▸ What to produce
Copy out the data exactly as it appears, without a single image.

★ ★ ★ ★ ★ ★ ★

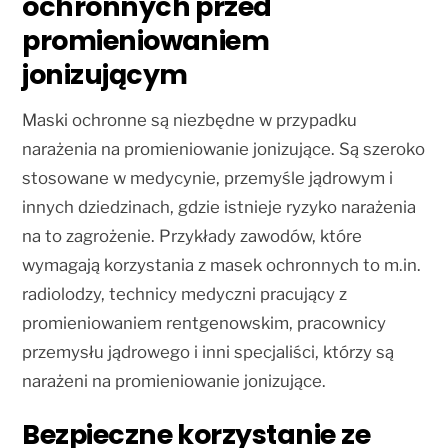
ochronnych przed
promieniowaniem
jonizującym
Maski ochronne są niezbędne w przypadku
narażenia na promieniowanie jonizujące. Są szeroko
stosowane w medycynie, przemyśle jądrowym i
innych dziedzinach, gdzie istnieje ryzyko narażenia
na to zagrożenie. Przykłady zawodów, które
wymagają korzystania z masek ochronnych to m.in.
radiolodzy, technicy medyczni pracujący z
promieniowaniem rentgenowskim, pracownicy
przemysłu jądrowego i inni specjaliści, którzy są
narażeni na promieniowanie jonizujące.
Bezpieczne korzystanie ze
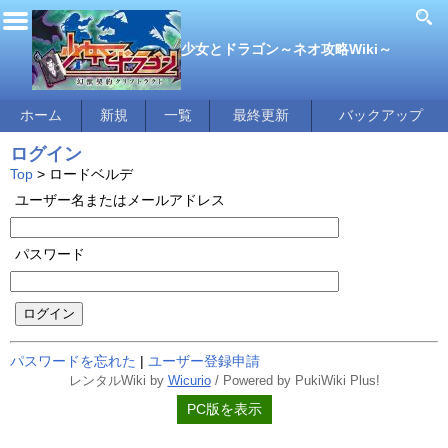
少女とドラゴン～ネオ攻略Wiki～
ホーム
新規
一覧
最終更新
バックアップ
ログイン
Top
> ロードベルデ
ユーザー名またはメールアドレス
パスワード
ログイン
パスワードを忘れた
|
ユーザー登録申請
レンタルWiki by
Wicurio
/ Powered by PukiWiki Plus!
PC版を表示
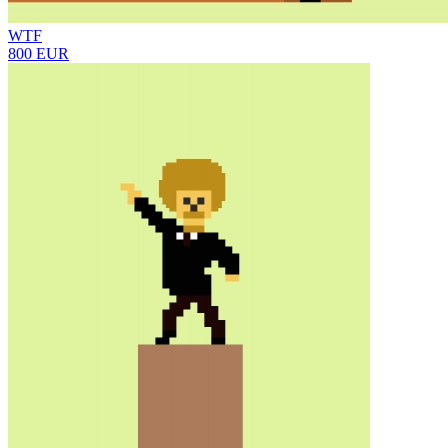
WTF
800 EUR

★ ★ ★ ★ ★ ★ ★

▸ Expected output
ochronnych przed
promieniowaniem
jonizującym
Maski ochronne są niezbędne w przypadku
narażenia na promieniowanie jonizujące. Są szeroko
stosowane w medycynie, przemyśle jądrowym i
innych dziedzinach, gdzie istnieje ryzyko narażenia
na to zagrożenie. Przykłady zawodów, które
wymagają korzystania z masek ochronnych to m.in.
radiolodzy, technicy medyczni pracujący z
promieniowaniem rentgenowskim, pracownicy
przemysłu jądrowego i inni specjaliści, którzy są
narażeni na promieniowanie jonizujące.
Bezpieczne korzystanie ze
少女とドラゴン～ネオ攻略Wiki～
ホーム
新規
一覧
最終更新
バックアップ
ログイン
Top
> ロードベルデ
ユーザー名またはメールアドレス
パスワード
ログイン
パスワードを忘れた
|
ユーザー登録申請
レンタルWiki by
Wicurio
/ Powered by PukiWiki Plus!
PC版を表示
WTF
800 EUR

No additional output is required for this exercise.